È un’esperienza, va detto, anche per pochi. E non si può vivere diversamente. Niente disco in auto o shuffle, quello è per le hit da imparare a memoria o da usare come scusa per versare fiumi di lacrime. Shiver, uscito il 2 ottobre a cura di Krunk, alla stregua del suo primo lavoro Go, richiede dedizione e libertà, nell’ascoltare e nell’immedesimarsi. È un viaggio nell’ignoto, prodotto con il giovane musicista elettronico britannico AG Cook, fondatore dell’etichetta discografica sperimentale PC Music, connubio che ha dato vita a un pendolo pop/elettronico che scandisce i ritmi dell’intero lavoro.

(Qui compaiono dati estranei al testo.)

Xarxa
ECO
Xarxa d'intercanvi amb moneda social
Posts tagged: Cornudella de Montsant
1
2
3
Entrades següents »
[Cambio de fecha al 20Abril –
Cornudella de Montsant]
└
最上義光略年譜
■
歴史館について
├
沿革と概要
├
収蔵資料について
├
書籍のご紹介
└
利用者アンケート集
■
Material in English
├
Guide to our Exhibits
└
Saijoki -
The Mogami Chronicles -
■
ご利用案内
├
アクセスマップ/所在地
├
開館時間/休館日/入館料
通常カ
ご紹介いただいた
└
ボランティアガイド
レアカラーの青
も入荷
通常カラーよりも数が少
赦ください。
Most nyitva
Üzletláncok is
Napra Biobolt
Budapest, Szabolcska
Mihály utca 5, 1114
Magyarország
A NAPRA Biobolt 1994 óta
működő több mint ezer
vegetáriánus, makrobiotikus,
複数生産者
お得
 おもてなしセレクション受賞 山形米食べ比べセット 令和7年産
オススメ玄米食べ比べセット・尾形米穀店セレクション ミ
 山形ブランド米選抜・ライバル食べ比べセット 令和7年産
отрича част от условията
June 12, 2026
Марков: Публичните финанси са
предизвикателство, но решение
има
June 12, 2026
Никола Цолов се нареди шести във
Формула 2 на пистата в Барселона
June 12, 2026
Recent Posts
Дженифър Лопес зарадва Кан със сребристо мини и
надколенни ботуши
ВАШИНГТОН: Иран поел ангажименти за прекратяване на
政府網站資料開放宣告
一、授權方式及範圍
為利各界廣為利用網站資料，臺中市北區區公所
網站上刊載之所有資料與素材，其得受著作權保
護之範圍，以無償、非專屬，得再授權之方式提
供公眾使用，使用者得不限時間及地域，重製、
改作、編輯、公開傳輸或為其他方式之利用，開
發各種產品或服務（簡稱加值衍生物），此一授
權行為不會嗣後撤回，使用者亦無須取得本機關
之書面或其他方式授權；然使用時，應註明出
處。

Perché, anche dieci anni dopo l’esordio da solista, nonostante una crescita che si rivela in ogni nota dei vari strumenti di Jónsi, che siano i violini o il piano, i codici per decriptare questo universo di sensazioni sono gli stessi. Sono quelli della bellezza e della semplicità. Che si svelano solo come frutto di un complesso scontro di competenze e coraggio. E sono ancora nascosti nella sua arte, nei brani stessi. Serve solo cercarli, e per farlo eliminare il resto o immergersi senza paura.
Il primo esitante contatto con questo fiume di sensazioni è con Exhale. Brano delicato e malleabile, nei suoi riflessi racchiude tutto il passato dell’artista. C’è Tornado, c’è Around Us, c’è Go. E l’invito a bagnarsi ancora di più, con il sussurro: «Breathe in. Breathe out». Poi solo il piano, su cui si accende il faro dell’elettronica a chiudere il sipario, per preparare a quel che succederà e staccare il biglietto per un viaggio al buio nella sua intimità.
In Shiver, la title track, infatti il buio esplode. Negli occhi sorrisi, voli, paesaggi, mondi. E soavità. Che fonde il passato, lo stile Sigur Ros, il presente e il futuro. Accennando di nuovo, ma con più forza, che quel mondo elettronico farà spesso da padrone nelle altre tracce del disco. Perché la sperimentazione è partenza non traguardo.
Se infatti Cannibal e Salt Licorice, che con le voci femminili di Elizabeth Fraser dei Cocteau Twins e la cantante svedese pop Robyn danno una sferzata pop al lavoro, tanto che Cannibal prende spazio nella testa con il suo lento e sensuale crescendo, e scolpisce le frasi «You know I’m a cannibal, I remove your breathing heart», è Wildeye la vera scoperta. È uguale solo a se stessa. Così se finora Jónsi ha confermato un suo percorso, nella sintesi sonora di questi 4 minuti e 36 secondi la disconosce e se ne libera. Aggressivo, duro, metallico, industrial e al tempo stesso anche tenero, fragile e nudo. E lo ammette, ripetendo come una una preghiera “I lose control”. incorniciando arie e parentesi artistiche che trovano precedenti solo in artisti dal calibro di Apparat.
Un volo così pindarico è difficile da ritrovare ancora. E lo sa bene Jónsi, che dopo anni di cambiamenti, al punto da abbandonare la sua monocromatica e serena Islanda per l’esuberante Los Angeles – forse proprio per questo in Shiver non c’è quasi traccia della sua lingua madre – ha preferito tornare in una comfort zone lunga il resto del disco. Non mancano intrusioni elettroniche e ibride parentesi sperimentali. Ma i protagonisti restano cori angelici, allegre suonate e melodie rivelatrici. Che rallentano i battiti con Grenade e Beautiful Body: fanno riflettere e, ancora una volta, come solo Jónsi sa fare, innescano l’esigenza di sparire, nel resto e come parte di esso.
Leggeri. Nell’aria. Come un brivido. Consapevoli che sarà difficile continuare ancora a meravigliarsi.